Mas sua barulhenta entrada sim tirou a concentração de várias outras mulheres
que desviaram, pensamentos e olhares, do morto e do padre, respectivamente, ou
vice-versa, nem tudo é o que parece ao princípio. Inesperada entrada que
provocou repentinos e maliciosos, porém incorretos, pensamentos em todos. Ela
sabia, e talvez só ela tivesse aquela certeza, que não havia intersecção de sua
vida com as dos presentes naquela missa, definitivamente não com o morto em
questão ou mesmo com o padre. Mas, segredo algum, as especulações são livres.
Desconforto maior ela sentiu ao se ver
o foco das atenções logo após cruzar a imensa e pesada porta que, ainda mais, a
fazia relembrar da infância, de como se sentia ínfima naqueles momentos
espirituais frente a tantas crenças e rituais que nunca as atraiu.
Mas se hoje é quarta-feira, então isso
aqui não é um quarto em Coimbra, já não é Coimbra de forma alguma, pois Coimbra
está intrinsicamente relacionado com terça. Estava nua e confusa naquela cama.
Tentou achar vestígios de outros seres viventes que tenham estado por lá em um
passado recente, mas nem sequer moscas, que moscas são comuns nesse calorzão
insuportável. Se hoje é quarta, este não é o quarto em que esperava estar, se
hoje é de fato quarta-feira, nada daquilo fazia sentido, nem a cama nem a falta
de moscas, nem a igreja que iria visitar daqui a pouco, nem o padre nem o morto,
nem os olhares furtivos ou os pensamentos incorretos. Faria sentido se estivesse
em sua casa, mas não estava, não parecia estar. Deveria estar acordando após
uma noite de amor com ele, mas não foi na companhia dele que ela acordou, disso
tinha certeza, seu corpo e seus sentimentos sabiam muito bem como era despertar
após uma noite com ele.

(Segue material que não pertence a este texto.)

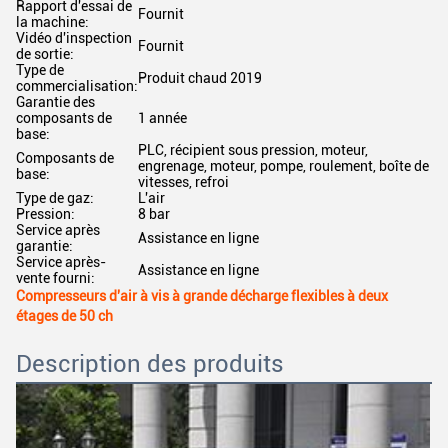
Rapport d'essai de
Fournit
la machine:
Vidéo d'inspection
Fournit
de sortie:
Type de
Produit chaud 2019
commercialisation:
Garantie des
composants de
1 année
base:
PLC, récipient sous pression, moteur,
Composants de
engrenage, moteur, pompe, roulement, boîte de
base:
vitesses, refroi
Type de gaz:
L'air
Pression:
8 bar
Service après
Assistance en ligne
garantie:
Service après-
Assistance en ligne
vente fourni:
Compresseurs d'air à vis à grande décharge flexibles à deux
étages de 50 ch
Description des produits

Com quem teria então acordado senão com ele se hoje for
quarta e, consequentemente, aqui não ser Coimbra?
E se nada é o que parece ser, então
estaremos todos definitivamente perdidos no tempo.

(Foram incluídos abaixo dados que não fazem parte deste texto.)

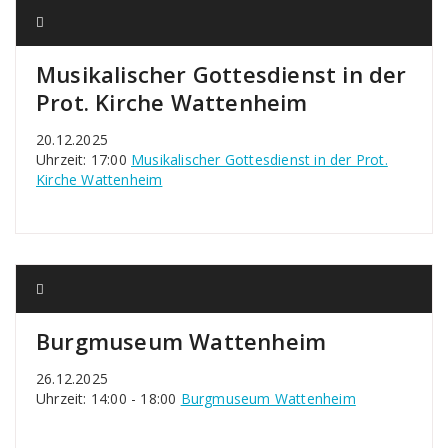
Musikalischer Gottesdienst in der
Prot. Kirche Wattenheim
20.12.2025
Uhrzeit: 17:00
Musikalischer Gottesdienst in der Prot.
Kirche Wattenheim
Burgmuseum Wattenheim
26.12.2025
Uhrzeit: 14:00 - 18:00
Burgmuseum Wattenheim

Para chegar à igreja que, por sua
central localização, agregava uma bela vista daquela cidade alentejana, ela
teve que percorrer o largo canteiro central da avenida principal, íngreme passeio,
deixando para trás além do escondido pelourinho, aquele calorzinho preguiçoso
de cidades perdidas no tempo e a suposta usual siesta de começo de tarde. Ao atravessar uma das ruas, nesse
ascendente caminho até a igreja, um carro parou bloqueando sua passagem e o
motorista falou com ela. Um observador à distância acharia a cena estranha, os
dois conversando, parecia até uma briga, um observador perto o suficiente para conseguir
desconfiar que eles se conheciam, tanto que ela entrou no carro, e que a
conversa não era fácil, por suas expressões e gritos, mas, ao mesmo tempo,
suficientemente longe para não saber o que realmente ocorria naquele pequeno
mundo envolvendo aqueles dois, ou seriam mais pessoas envolvidas? Um triângulo
amoroso com o terceiro lado longe dali cuidando de sua vida e pensamentos, facilmente
pensaria algum observador malicioso. A distância, ou a não familiaridade com a
língua falada pelos dois, seguramente impediu o nosso atento, mas longínquo,
observador de entender o que acontecia com aquele casal, fora ou dentro do
carro. Poderia especular, e certamente o fez, mas não é o mesmo, não mesmo.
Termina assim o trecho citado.